Television

Former Discovery Executive Marinella Soldi Appointed President of Italy’s Pubcaster RAI in Top Management Makeover

Italian state broadcaster RAI has appointed as its president Marinella Soldi, a former CEO of Discovery Networks Southern Europe, and designated as managing director Carlo Fuortes, chief of the Rome Opera House Foundation.

The planned management makeover was decided by the government headed by Prime Minister Mario Draghi.

The two key appointments at the mammoth pubcaster still require approval by a parliamentary committee that oversees RAI, but are likely to pass this final hurdle.

If they do, Soldi will replace outgoing RAI president Marcello Foa, a journalist, while Fuortes will step into the role held by veteran TV exec Fabrizio Salini, who prior to running RAI held top posts at Fox International Channels and Sky in Italy.

Soldi, who turned Discovery from a small player into Italy’s third-largest linear broadcaster, left the company in 2018 to become president of the Vodafone Foundation, Italy, dedicating her management skills to socially impactful charities.

Soldi’s role as prospective RAI president is generally considered less hands-on than the managing director post to be held by Fuortes, an economist and respected manager in the Italian public cultural institutions space, who earlier this week called RAI Italy’s biggest producer of cultural content and said it was important that it continues to have that role.
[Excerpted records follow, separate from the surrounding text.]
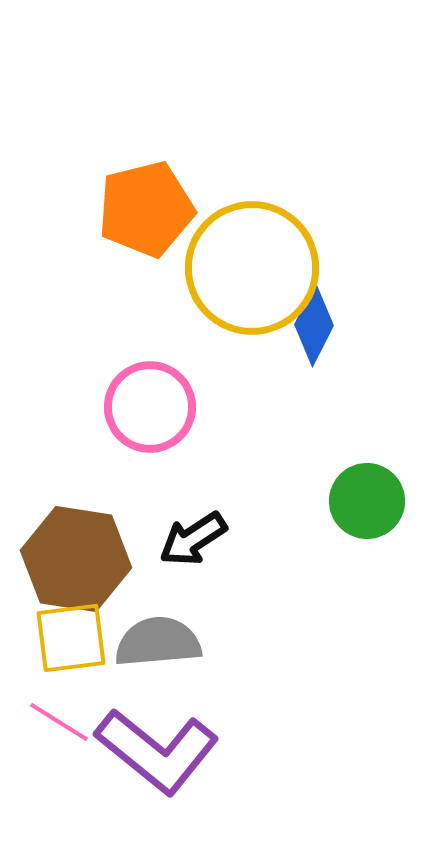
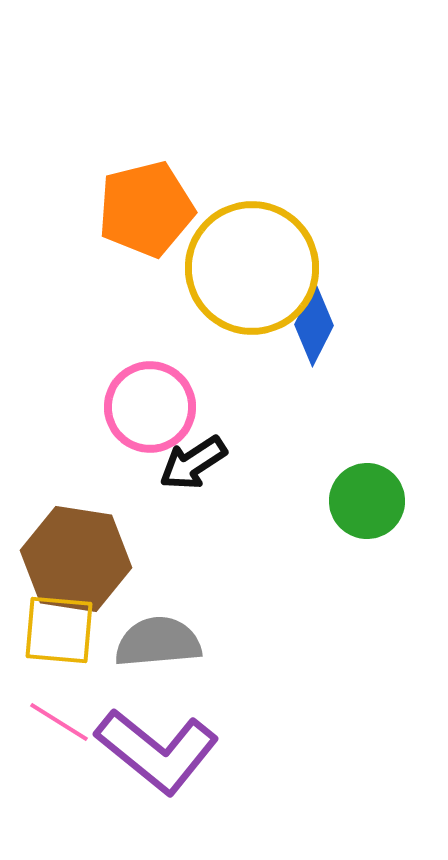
black arrow: moved 76 px up
yellow square: moved 12 px left, 8 px up; rotated 12 degrees clockwise
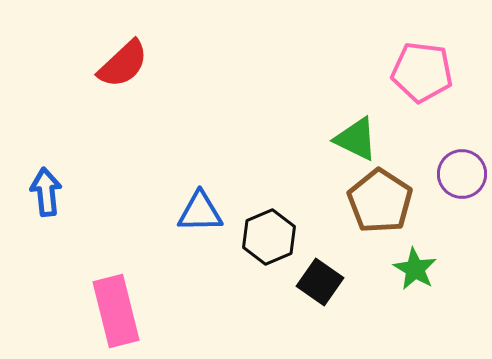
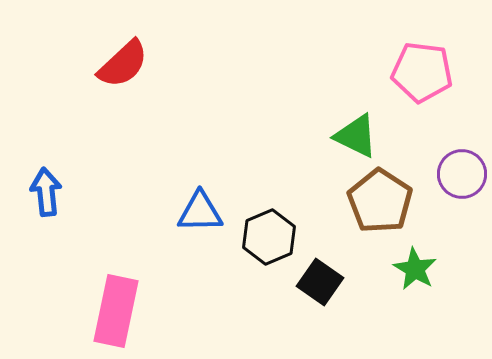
green triangle: moved 3 px up
pink rectangle: rotated 26 degrees clockwise
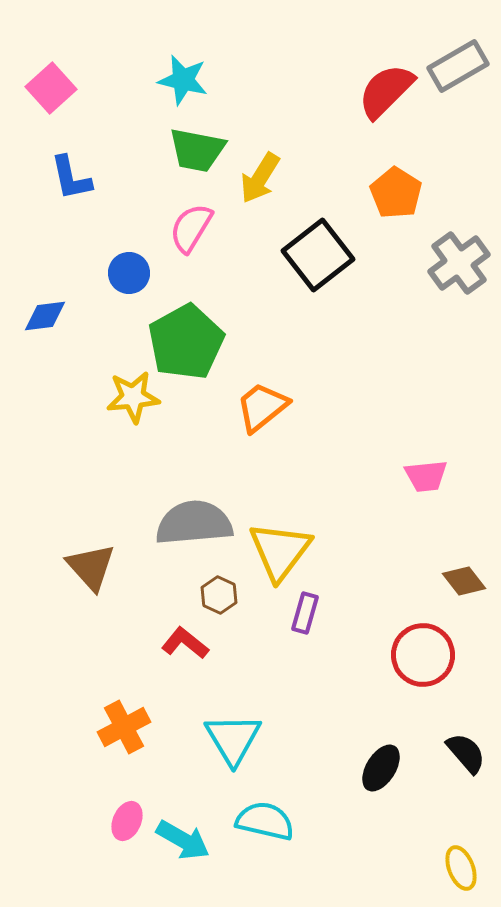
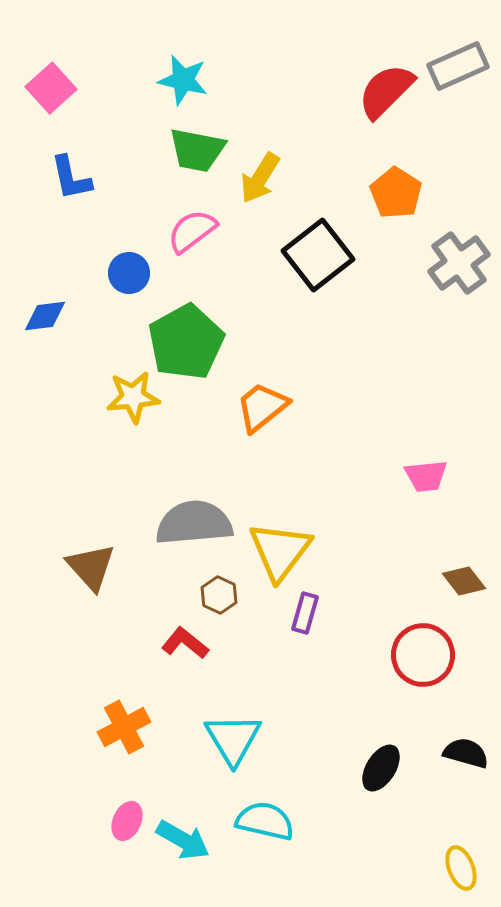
gray rectangle: rotated 6 degrees clockwise
pink semicircle: moved 1 px right, 3 px down; rotated 22 degrees clockwise
black semicircle: rotated 33 degrees counterclockwise
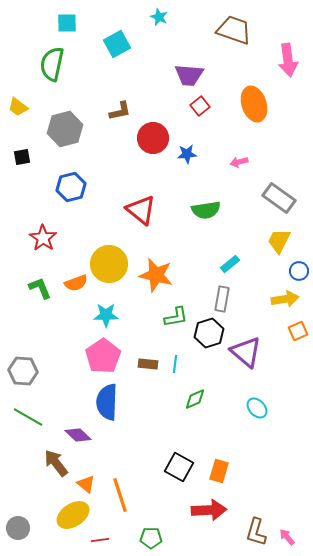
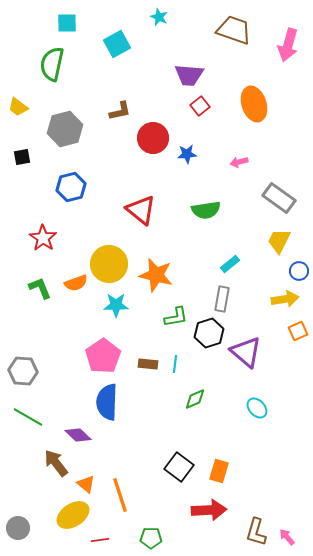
pink arrow at (288, 60): moved 15 px up; rotated 24 degrees clockwise
cyan star at (106, 315): moved 10 px right, 10 px up
black square at (179, 467): rotated 8 degrees clockwise
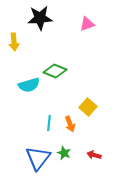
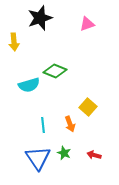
black star: rotated 15 degrees counterclockwise
cyan line: moved 6 px left, 2 px down; rotated 14 degrees counterclockwise
blue triangle: rotated 12 degrees counterclockwise
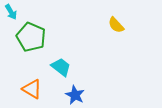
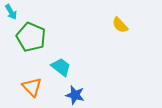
yellow semicircle: moved 4 px right
orange triangle: moved 2 px up; rotated 15 degrees clockwise
blue star: rotated 12 degrees counterclockwise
However, given Soldi’s experience in TV, it is likely that she will be a key decision-maker. 

Though streamers such as Netflix — which is believed to have 2.5 million subscribers in Italy — and Amazon are stepping up production in the country, RAI remains Italy’s main TV production driver in terms of scripted content, despite the fact that due to a COVID-19-related drop in advertising, its RAI Fiction unit in 2021 is estimated to be investing roughly €
30 million ($35 million) less compared with the roughly €180 million ($212 million) they invested in 2020. 

But RAI (it’s main building, pictured above) will continue to be the main investor in film and TV in Italy through at least the end of 2022, according to projections from the country’s TV producers’ association APA, which estimates that from 2023 the local content investment from OTTs in Italy will be equal, if not more, than the resources from RAI.

The pubcaster’s new management faces the tough task of overhauling and reshaping RAI for the digital age, implementing what is expected to be a draconian restructuring of the pubcaster which has more than 11,000 employees and unlike the BBC does not monetize much from international sales.